Chantal Cardelec, présidente de la SEM, a déclaré dans un courrier adressé à la Cour des comptes en juin dernier qu’une réflexion sur l’évolution du mode de gestion du cinéma est déjà engagée. Bien que les films « Art et essai » représentent une part croissante de la fréquentation totale, avec 40 % des entrées en 2024, le cinéma enregistre une diminution des ventes de billets à l’unité, qui ne représentent plus que 39,4 % du total des entrées, contre 47,8 % en 2019.

Laurent Mazaury, ancien adjoint aux sports et loisirs de la ville, souligne l’importance de maintenir un équipement culturel accessible dans un quartier difficile. Il rappelle que 50 % du temps du Ciné 7 est dédié à l’éducation à l’image des lycéens et des jeunes scolaires du bassin de Saint-Quentin-en-Yvelines. Il appelle à une municipalisation du cinéma d’Élancourt, un choix politique essentiel pour soutenir les cinémas de quartier au même titre que les commerces de proximité.
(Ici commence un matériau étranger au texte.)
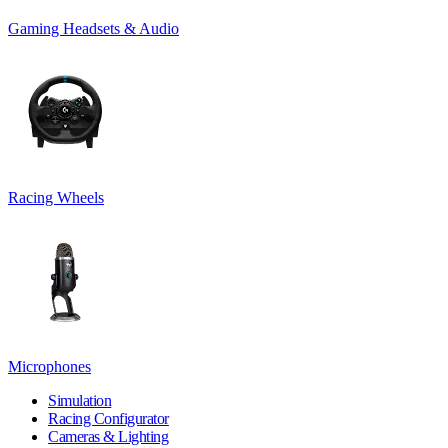
Gaming Headsets & Audio
Racing Wheels
Microphones
Simulation
Racing Configurator
Cameras & Lighting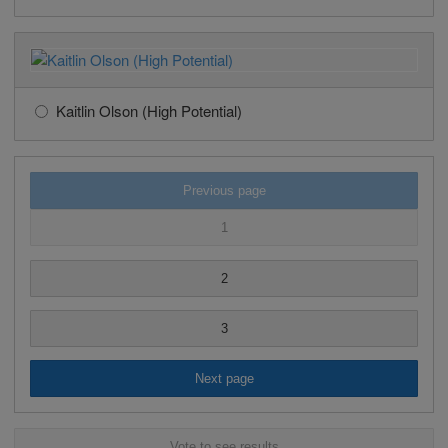
Kaitlin Olson (High Potential)
Previous page
1
2
3
Next page
Vote to see results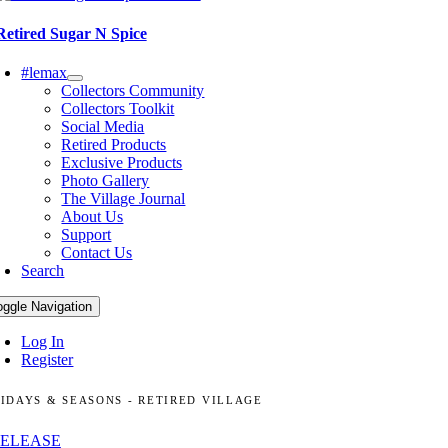
Retired Sugar N Spice
#lemax
Collectors Community
Collectors Toolkit
Social Media
Retired Products
Exclusive Products
Photo Gallery
The Village Journal
About Us
Support
Contact Us
Search
oggle Navigation
Log In
Register
IDAYS & SEASONS - RETIRED VILLAGE
RELEASE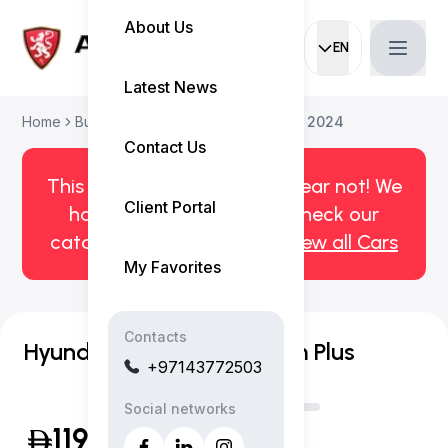
About Us
EN
Current languag
Latest News
Home
Buy Used Car
Hyundai Santa Fe 2024
Contact Us
This car has been sold. But fear not! We
Client Portal
have more! Click here to check our
catalog of available cars.
View all Cars
My Favorites
Contacts
Hyundai Santa Fe Premium Plus
+97143772503
Social networks
119,999
(Inclusive of VAT)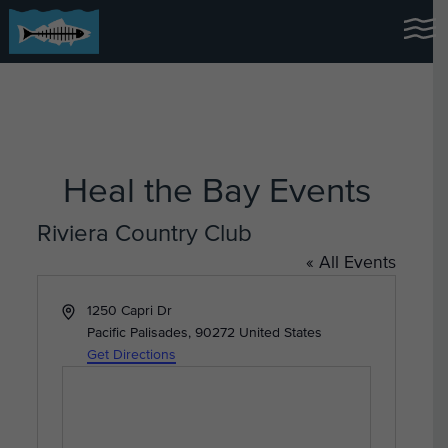
Heal the Bay Events
Riviera Country Club
« All Events
Address
1250 Capri Dr
Pacific Palisades
,
90272
United States
Get Directions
Une communauté soudée autour du Ciné 7

Les habitants d’Élancourt partagent un sentiment d’appartenance envers leur petit cinéma. Le café d’en face témoigne de cette réalité : « Avant, les clients étaient tous en terrasse à attendre le début de la séance, mais maintenant, il n’y a plus grand monde », déplore le serveur du « KF », anciennement « Chez Papi ». Khaled, un père de famille, apprécie d’y emmener son fils de 5 ans : « C’est bien de l’avoir, ça anime un peu le quartier, sinon il n’y a rien à faire. »
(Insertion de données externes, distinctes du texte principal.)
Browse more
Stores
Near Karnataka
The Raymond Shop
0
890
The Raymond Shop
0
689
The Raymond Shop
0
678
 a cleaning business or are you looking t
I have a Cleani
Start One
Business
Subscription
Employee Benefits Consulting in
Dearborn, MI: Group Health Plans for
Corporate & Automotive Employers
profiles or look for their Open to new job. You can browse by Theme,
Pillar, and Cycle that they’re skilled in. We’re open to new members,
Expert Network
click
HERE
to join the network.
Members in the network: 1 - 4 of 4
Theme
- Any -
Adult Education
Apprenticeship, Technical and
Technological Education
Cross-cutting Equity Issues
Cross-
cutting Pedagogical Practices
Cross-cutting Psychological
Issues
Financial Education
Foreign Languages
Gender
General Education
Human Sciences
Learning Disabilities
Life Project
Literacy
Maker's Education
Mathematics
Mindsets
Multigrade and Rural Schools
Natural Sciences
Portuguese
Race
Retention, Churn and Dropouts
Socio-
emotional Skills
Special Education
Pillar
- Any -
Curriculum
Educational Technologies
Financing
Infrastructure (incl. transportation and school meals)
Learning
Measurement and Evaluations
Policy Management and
Djoher, une habitante d’Élancourt, préfère le Ciné 7 à l’UGC de Montigny : « Je privilégie toujours les petits commerces, et je fais pareil quand j’ai envie d’aller voir un film avec mes enfants. Le service est agréable, on a l’assurance d’avoir de la place et d’être tranquille pendant la séance. » Sa petite famille ne fréquente que cette salle obscure, et la maman ajoute : « On a la chance de l’avoir à côté de chez nous avec des prix deux fois moins chers qu’ailleurs, il ne faut pas que ça disparaisse. »
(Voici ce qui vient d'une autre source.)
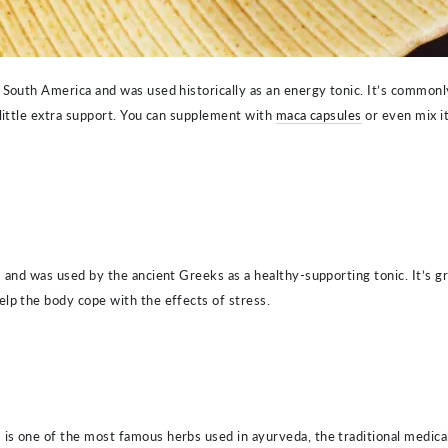
 South America and was used historically as an energy tonic. It’s commonl
 little extra support. You can supplement with
maca capsules
or even mix i
" and was used by the ancient Greeks as a healthy-supporting tonic. It’s g
lp the body cope with the effects of stress.
,
is one of the most famous herbs used in ayurveda, the traditional medical s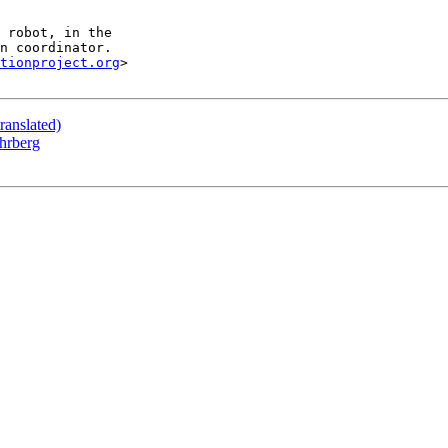
tionproject.org
>

ranslated)
hrberg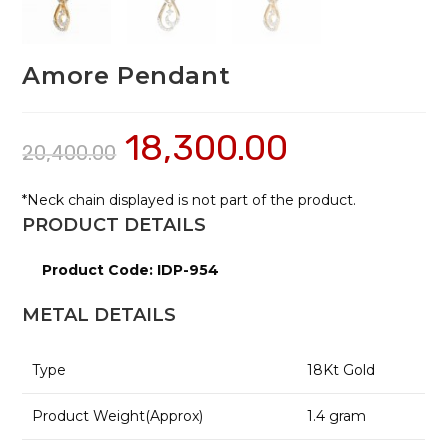
Amore Pendant
18,300.00
20,400.00
*Neck chain displayed is not part of the product.
PRODUCT DETAILS
Product Code: IDP-954
METAL DETAILS
Type
18
Kt Gold
Product Weight(Approx)
1.4
gram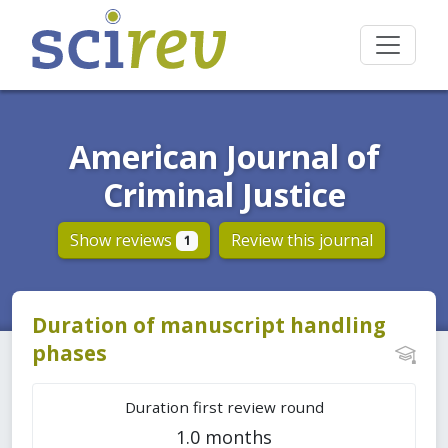
American Journal of
Criminal Justice
Show reviews
Review this journal
1
Duration of manuscript handling
phases
Duration first review round
1.0 months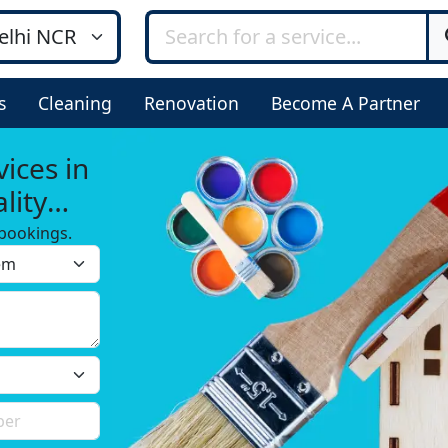
s
Cleaning
Renovation
Become A Partner
ices in
lity
bookings.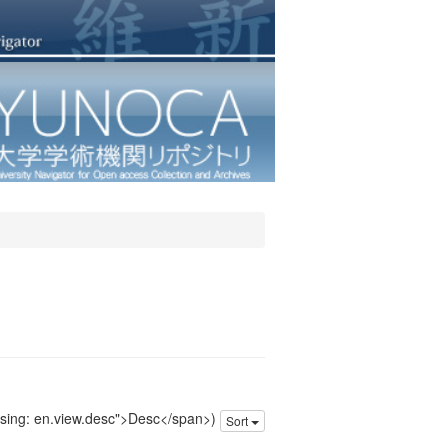
issing: en.view.desc">Desc</span>)
Sort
Il est crucial de soutenir des établissements comme le Ciné 7, car ils représentent bien plus qu’un simple lieu de projection de films. Ils sont le cœur battant de la culture locale, un espace de rencontre et d’échange. En tant que citoyens, nous devons nous mobiliser pour préserver ces trésors de proximité, car leur disparition serait une perte inestimable pour notre patrimoine culturel.